Les fans des Canadiens ont répondu en masse sur les réseaux, tandis que ceux des Sabres voient en Dahlin un leader impitoyable.
Pourtant, c’est la réaction d’une légende qui a vraiment fait taire tout le monde. Selon nos informations, un ancien joueur emblématique des Canadiens – dont le nom reste confidentiel pour l’instant – a contacté directement l’organisation. Cette légende, qui a connu les hauts et les bas des séries, a livré un message clair aux joueurs : « La rivalité, oui. L’arrogance, non. Le hockey se gagne sur la glace, pas dans les micros. » Ce coup de semonce a calmé les ardeurs verbales et recentré les débats sur le jeu.
Même Dahlin, interrogé en conférence de presse, a tempéré ses propos : « C’est la chaleur des playoffs. Respect aux adversaires. »
Le contexte de la série : une bataille épique
Pour comprendre l’intensité, revenons en arrière. Les Canadiens, portés par une saison régulière solide, ont surpris en dominant les premiers rounds. Jakub Dobes, avec son style athlétique et ses arrêts spectaculaires, a été l’une des révélations. Cole Caufield, avec ses buts clutch, incarne l’attaque explosive. Matheson et Carrier forment une première paire défensive redoutable, bloquant des tirs et relançant le jeu. Face à eux, les Sabres de Dahlin, Thompson et Quinn ont montré une résilience incroyable, remportant le Game 6 de manière spectaculaire (8-3) grâce à une remontée fulgurante.

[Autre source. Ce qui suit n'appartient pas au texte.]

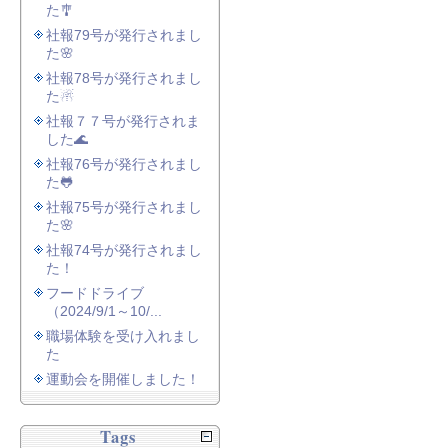
た🎐
社報79号が発行されまし
た🌸
社報78号が発行されまし
た☃
社報７７号が発行されま
した🌊
社報76号が発行されまし
た🐸
社報75号が発行されまし
た🌸
社報74号が発行されまし
た！
フードドライブ
（2024/9/1～10/...
職場体験を受け入れまし
た
運動会を開催しました！
Tags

Le Game 7 s’annonce comme un choc des titans au KeyBank Center. Pour les Canadiens, l’enjeu est double : valider leur saison et prouver que la cohésion mentale prime sur les provocations. Dobes, revigoré par l’appel de Caufield, devrait être titulaire. « Je joue pour mes coéquipiers, pas contre les critiques », a-t-il déclaré. Caufield, de son côté, reste discret mais déterminé : « On est plus forts ensemble. 40 minutes de conversation peuvent changer une carrière. »
Cette série illustre parfaitement la beauté et la cruauté du hockey NHL. Derrière les statistiques et les gestes techniques se cachent des hommes : un gardien en détresse, un leader qui tend la main, un capitaine rival qui attise les flammes, et une légende qui ramène à l’essentiel. Que réserve le Game 7 ? Une victoire des Canadiens couronnerait une résilience exemplaire. Une victoire des Sabres validerait l’arrogance de Dahlin… ou pas.
Dans les vestiaires de Montréal, l’ambiance est électrique. Les joueurs répètent en boucle les mots de Caufield à Dobes. La fraternité l’emporte sur la haine. Et si c’était ça, la vraie force des Canadiens cette année ? Une équipe qui ne gagne pas seulement des matchs, mais qui gagne des cœurs, même dans l’adversité la plus sombre.